Taking the sex out of sexuality has handed the gay movement to rich white men.
In 2012, the Human Rights Campaign awarded Goldman Sachs its “Corporate Equality Award.” This year, Bank of America, JP Morgan Chase, and Citigroup all earned perfect scores on its Corporate Equality Index.
If I didn’t know better, I would think HRC stood for “Hegemonic masterRace of Corporate-assholes-who-stole-all-our-money-and-ruined-the-economy-hehe!”
Of course, it stands for Human Rights Campaign, but projects like the CEI make me wonder which humans they’re talking about.
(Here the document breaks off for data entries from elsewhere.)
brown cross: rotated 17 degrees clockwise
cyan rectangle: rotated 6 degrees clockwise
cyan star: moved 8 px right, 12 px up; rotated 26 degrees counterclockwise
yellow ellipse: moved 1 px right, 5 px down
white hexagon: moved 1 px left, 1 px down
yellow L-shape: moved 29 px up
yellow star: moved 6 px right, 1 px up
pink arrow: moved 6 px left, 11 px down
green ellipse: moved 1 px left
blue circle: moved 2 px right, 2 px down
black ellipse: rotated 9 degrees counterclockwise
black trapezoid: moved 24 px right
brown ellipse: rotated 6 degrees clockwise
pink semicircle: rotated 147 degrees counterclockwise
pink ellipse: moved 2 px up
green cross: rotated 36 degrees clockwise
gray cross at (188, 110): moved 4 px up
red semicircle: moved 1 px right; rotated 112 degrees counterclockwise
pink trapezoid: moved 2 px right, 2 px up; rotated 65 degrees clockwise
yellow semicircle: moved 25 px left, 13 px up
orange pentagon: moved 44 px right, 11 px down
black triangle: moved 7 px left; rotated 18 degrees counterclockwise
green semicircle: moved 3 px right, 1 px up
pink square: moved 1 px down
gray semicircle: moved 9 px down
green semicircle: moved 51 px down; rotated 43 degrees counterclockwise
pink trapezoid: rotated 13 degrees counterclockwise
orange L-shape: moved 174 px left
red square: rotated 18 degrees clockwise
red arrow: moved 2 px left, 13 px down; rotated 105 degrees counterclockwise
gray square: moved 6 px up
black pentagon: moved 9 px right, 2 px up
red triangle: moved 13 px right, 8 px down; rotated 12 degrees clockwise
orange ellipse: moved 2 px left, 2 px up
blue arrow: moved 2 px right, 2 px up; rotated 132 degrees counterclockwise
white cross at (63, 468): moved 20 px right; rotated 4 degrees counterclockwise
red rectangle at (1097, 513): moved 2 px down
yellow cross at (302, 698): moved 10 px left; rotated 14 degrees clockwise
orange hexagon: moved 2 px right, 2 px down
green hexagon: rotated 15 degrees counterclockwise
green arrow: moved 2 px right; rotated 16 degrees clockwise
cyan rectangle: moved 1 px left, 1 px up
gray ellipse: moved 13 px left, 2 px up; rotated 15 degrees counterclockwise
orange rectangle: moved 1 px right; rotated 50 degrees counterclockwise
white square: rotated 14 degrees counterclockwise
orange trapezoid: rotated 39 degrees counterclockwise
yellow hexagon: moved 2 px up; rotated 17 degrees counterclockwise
Queers can be legally fired in 29 states for their sexuality, and in 33 states for their gender identity. But an even bigger barrier to steady employment is the fact that they are imprisoned, sexually assaulted, and homeless at higher rates than straights, so they have more trouble finding jobs in the first place. The HRC’s Index does address the fact that your boss is allowed to call you a tranny and fire you—its survey has businesses self-report on their non-discrimination policy. But it does so after asking whether your company has any brands to include on next year’s “Buying for Equality” guide. (That’s buying for equality.)
And the HRC ignores the fact that many of its top-rated corporations are responsible for the 2008 recession that caused queers (ya know, people) to need jobs in the first place. Goldman’s Pride Summit earns it points on the CEI, but only helps people who were already positioned to work in finance to begin with. The Index only measures equality of rich white gay cis-men to rich white straight cis-men.
And yet sometimes even this equality strikes me as outrageously unlikely. Sometimes I’ll look at a co-worker and think, with all sincerity, “Wow, this dude has every reason to believe that I’ve had a penis in my butt on purpose and he still talks to me like I’m normal! That’s pretty cool!” When you actually think about the fact that queer men are often participating in a kind of sex that was illegal until 2003, the fact that we’re even allowed to dress up like everyone else is shocking.
But no one ever does think about it. We’ve grown up with a male queerness populated by clowns and eunuchs: Richard Simmons and Will & Grace and Queer Eye for the Straight Guy. When Ricky Martin was “straight,” he was swarthy and sexy. Now he’s domesticated and tame.
If my colleagues and I ever did talk about queer sex, we’d probably end up discussing AIDS and public sex and rentboys. And then we’d have to talk about universal health care, the injustice of sex offender registries (on which your name can land for having consensual sex outside your home), and the criminalization of only a certain half of the people participating in the sex work economy.
If we talked about butt sex, the HRC would be forced to broaden its idea about what “equality” meant.
So to avoid the issue, male gayness has become a purely aesthetic identity. Popularly understood, being gay isn’t about lube and poop and perennial anxiety about contracting H.I.V. It’s about Cher and Britney, Glee and Real Housewives, tight pants and designer belts. It’s about Fire Island and Grindr (not Craigslist personals), and Grindr only in a self-deprecating way: “Can you believe this is what we’ve come to?? But my husband and I do love twinks!” It means working out and working in advertising or for a start-up and it means being an involved and gregarious student at a “good” college, where you drink G&Ts instead of beer and dance like no one’s watching.
This aestheticization of male gayness has allowed the HRC and similar organizations to redefine who the gay movement is for. If having gay sex were treated as a unifying characteristic, it would be a powerful leveller—an undocumented trans sex worker could have just as much of a voice as Anderson Cooper. If everyone who was queer was considered part of the movement, we wouldn’t have abandoned Chelsea Manning.
Most importantly, desexualizing gayness has turned it into a classed identity. Its membership is now determined not by a physical activity or desire that is, theoretically, available to everyone, but rather by consumer choices that are not available to most people. Essentially, you belong to the mainstream if you have the money to. And if you belong to the mainstream, there is a Wall Street-funded, celebrity-endorsed organization to represent you. And to you I say, welcome back to your hegemony.